I'd like to see the Reaper off. But people shouldn't try and do what I've done with my body, because not everybody can.
Charlie Watts is fine now and he came back firing on all cylinders, maybe to prove a point. If that's what chemo does for you, I'm going in for some.
I couldn't believe the amount of pressure, (to appear at Live 8), even from 10 Downing Street. I was like, "We're finishing the new album and getting ready for the tour . . . sorry, but we can't spare the men".
I've been cast in the role of the rascal and I accept the role gracefully, but everybody changes. The problem is that, when you've been famous for this long you drag all the key events and rumours of your life around with you.
I would take drugs quite responsibly. A nice fix at breakfast, one for elevenses, and another one at teatime . . . it was like breaks at the cricket.
The times I fucked up was when I scored from people I didn't know and the stuff was laced with strychnine.
John Lennon did that, too. He seemed to be in competition with me over drugs, and I never really understood that.

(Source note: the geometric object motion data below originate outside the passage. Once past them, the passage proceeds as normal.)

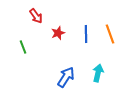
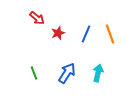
red arrow: moved 1 px right, 2 px down; rotated 14 degrees counterclockwise
blue line: rotated 24 degrees clockwise
green line: moved 11 px right, 26 px down
blue arrow: moved 1 px right, 4 px up
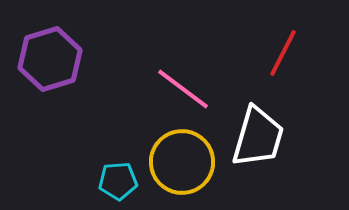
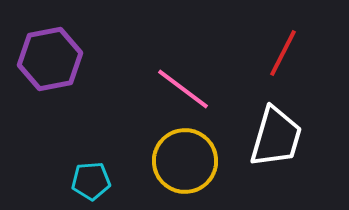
purple hexagon: rotated 6 degrees clockwise
white trapezoid: moved 18 px right
yellow circle: moved 3 px right, 1 px up
cyan pentagon: moved 27 px left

Our daughters, Theodora and Alexandria, have grown up and got their own apartment in the city. For a while we didn't know what to be doing, but then Patti said, "Jesus Christ! We can do want we want! Let's be a couple again, darling!"
Thanks to Johnny Depp, Orson, my five-year-old grandson actually thinks I'm a real pirate. He's coming up just nicely, learning all the right cuss words.